Adventures in Yurting
Perhaps because I was feeling all outdoorsy and nature-girl from my stint with camping, I was gung-ho when my sister and brother-in-law suggested we go on a yurt adventure to Manti, Utah. Julie and Reo went to Snow College, mere minutes from the yurt, and I was more than pumped to visit their old stomping grounds-- plus hang out with their son Holden, the most adorable baby ever. Besides, we needed a break from our tired Rock Band routine.
I should have taken it as a bad sign that Holden cried for nearly the entire journey to said yurt, but I chalked it up to his being an infant. Also I should have taken it as a bad sign that we got checked into our campsite by a nine-year-old boy, but I chalked that up to bad parenting (which I've experienced first-hand as of late).
I can't remember the first time I knew I wanted to stay in a yurt. It wasn't very long ago, and I was surfing the web for some reason (Or maybe no reason at all, which I sometimes do) and I saw a picture of a yurt. Obviously, it was not this particular yurt.
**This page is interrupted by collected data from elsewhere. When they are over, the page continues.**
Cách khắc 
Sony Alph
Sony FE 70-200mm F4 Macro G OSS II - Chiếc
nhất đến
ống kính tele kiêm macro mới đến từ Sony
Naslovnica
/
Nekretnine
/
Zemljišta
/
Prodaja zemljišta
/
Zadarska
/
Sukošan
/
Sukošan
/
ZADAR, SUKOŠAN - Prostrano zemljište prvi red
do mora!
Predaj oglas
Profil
Anyway, since that moment I've been digging yurts and their whole architectural style, which is like a tepee, but not. Note from the picture above that the top of a yurt is flat, not cone-shaped as a tepee. This yurt boasted a skylight at the top, perfect for stargazing. Usually stargazing makes me too dizzy to be enjoyable, since I can't tilt my head back and look up at the same time. If I was lying on my bed, though? I could totally handle it.
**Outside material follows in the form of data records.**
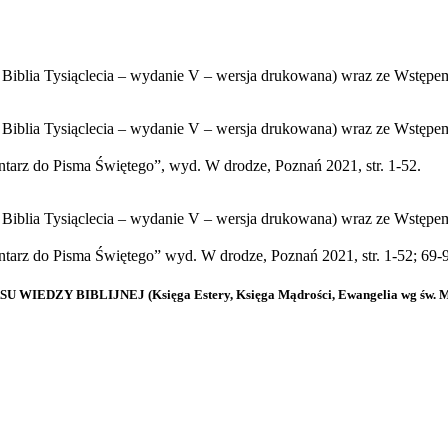
 Biblia Tysiąclecia – wydanie V – wersja drukowana) wraz ze Wstępe
Biblia Tysiąclecia – wydanie V – wersja drukowana) wraz ze Wstępem
ntarz do Pisma Świętego”, wyd. W drodze, Poznań 2021, str. 1-52.
Biblia Tysiąclecia – wydanie V – wersja drukowana) wraz ze Wstępem
ntarz do Pisma Świętego” wyd. W drodze, Poznań 2021, str. 1-52; 69-
DZY BIBLIJNEJ (Księga Estery, Księga Mądrości, Ewangelia wg św. M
Unfortunately, this was my bed:
Now, I wasn't expecting five-star accommodations or anything, but I was expecting something better than this broken-down futon, which actually looks much cleaner in the photo than it did in real life. Just take my word for it.
Julie and Reo's bed, however, had a whole different vibe (think The Princess and the Pea):
If these things alone had been the yurt's only shortcomings, no big. I can handle odd, unsanitary furniture (I've lived in a college dorm, after all).
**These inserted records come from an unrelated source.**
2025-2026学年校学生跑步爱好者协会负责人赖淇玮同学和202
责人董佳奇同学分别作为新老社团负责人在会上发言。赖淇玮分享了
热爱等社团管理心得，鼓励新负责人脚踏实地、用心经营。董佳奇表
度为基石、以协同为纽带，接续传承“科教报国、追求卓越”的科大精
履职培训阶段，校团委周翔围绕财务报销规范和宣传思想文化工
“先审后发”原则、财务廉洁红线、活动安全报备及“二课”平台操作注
Alas, we had booked the yurt for the same weekend a family reunion had booked all the camping spaces around the yurt. And by around, I mean that one tent was pitched so close to our deck that using our grill would have set said tent on fire. Things I tripped on/almost tripped on while walking to the yurt:
--one inflatable pool with waterslide
--two pack-n-plays (neither of them for Holden)
--three camp chairs
The members of the family reunion wore matching shirts. Also, they stared at us. Whenever we were outside. So we did not spend a lot of time at the yurt on our yurt adventure.
Which didn't turn out to be all bad. We ate good burgers, toured the desereted Snow College campus, and even went to Wal-Mart (where we bought sheets for our bed, because a sleeping bag was just not enough). Plus, we ate at yet another One Man Band Diner.
Oh, and you could see exactly zero stars from the yurt's skylight.